«Влияние западной литературы во французских и русских переводах, сентиментальных и готических романов Ричардсона (1689–1761), Анны Радклифф (1764–1823), Диккенса (1812–1870), Руссо (1712–1778) и Эжена Сю (1804–1857) сочетается в произведениях Достоевского с религиозной экзальтацией, переходящей в мелодраматическую сентиментальность» (с. 181). «Достоевский так и не смог избавиться от влияния сентиментальных романов и западных детективов» (с. 182).
«…не смог избавиться…» Давным-давно доказано, он их — «снял» (в гегелевском смысле).
«Безвкусица Достоевского, его бесконечное копание в душах людей с префрейдовскими комплексами, упоение трагедией растоптанного человеческого достоинства — всем этим восхищаться нелегко.
Мне претит, как его герои “через грех” приходят ко Христу, или, по выражению Бунина, эта манера Достоевского “совать Христа где надо и не надо” (найти! — Ю.К.).[168] Точно так же, как меня оставляет равнодушным музыка, к моему сожалению, я равнодушен к Достоевскому-пророку» (с. 183).

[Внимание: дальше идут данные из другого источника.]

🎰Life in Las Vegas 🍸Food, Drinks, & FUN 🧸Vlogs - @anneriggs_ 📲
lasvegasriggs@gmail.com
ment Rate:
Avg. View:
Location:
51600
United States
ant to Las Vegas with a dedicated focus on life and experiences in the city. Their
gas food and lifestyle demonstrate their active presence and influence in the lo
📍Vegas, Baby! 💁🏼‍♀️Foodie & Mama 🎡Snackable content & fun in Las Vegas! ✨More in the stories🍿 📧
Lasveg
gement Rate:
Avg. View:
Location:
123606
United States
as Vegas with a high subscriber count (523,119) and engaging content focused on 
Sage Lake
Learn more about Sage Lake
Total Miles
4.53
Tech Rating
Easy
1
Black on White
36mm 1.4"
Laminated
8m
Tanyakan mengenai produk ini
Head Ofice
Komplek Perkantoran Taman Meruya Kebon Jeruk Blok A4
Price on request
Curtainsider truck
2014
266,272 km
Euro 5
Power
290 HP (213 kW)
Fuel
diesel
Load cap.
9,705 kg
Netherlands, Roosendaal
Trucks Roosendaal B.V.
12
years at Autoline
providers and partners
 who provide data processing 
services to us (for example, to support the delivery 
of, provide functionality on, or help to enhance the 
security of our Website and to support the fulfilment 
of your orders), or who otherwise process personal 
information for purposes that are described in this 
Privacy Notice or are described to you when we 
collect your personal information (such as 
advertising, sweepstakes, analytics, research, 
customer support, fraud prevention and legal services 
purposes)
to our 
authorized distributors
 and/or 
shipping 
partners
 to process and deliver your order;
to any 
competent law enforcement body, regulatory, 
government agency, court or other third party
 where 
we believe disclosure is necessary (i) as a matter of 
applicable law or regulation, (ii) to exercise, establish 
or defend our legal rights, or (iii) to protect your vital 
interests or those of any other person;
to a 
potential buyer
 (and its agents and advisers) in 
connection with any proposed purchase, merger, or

Очень важная проговорка (может быть, от такого же равнодушия не услышал музыкальности эпилога «Преступлении и наказания»).
Об «отсутствии описания природы», как и вообще обо всем, что относится к чувственному восприятию.
«Если он и описывает пейзаж, то это пейзаж идейный, нравственный. В его мире нет погоды, поэтому как люди одеты не имеет особого значения… Описав однажды наружность героя, он по старинке уже не возвращается к его внешнему облику. Так не поступает большой художник, скажем Толстой…» (с. 183).
Ну, все это исследовано-переисследовано.
Зато — опять попадание:
«но есть в Достоевском нечто еще более необыкновенное. Казалось, самой судьбой ему было уготовано стать величайшим русским драматургом, но он не нашел своего пути и стал романистом» (с. 183).
Моя старая любимая мысль, может быть, не так резко выраженная, не в таком абсолютном противопоставлении: не нашел своего пути. Может быть, не нашел себя как драматурга? Да и то: эта «ненайденность» невероятно обогатила его «найденность» как романиста (Л. Гроссман и др. об этом). Не случайно начинал он с трех ненайденных драм[169] (а сколько было планов драматургических уже и в зрелом возрасте). А еще: может быть, одной из причин «сведения счетов» с Белинским был для Достоевского категорический совет-запрет последнего — не заниматься драматургией.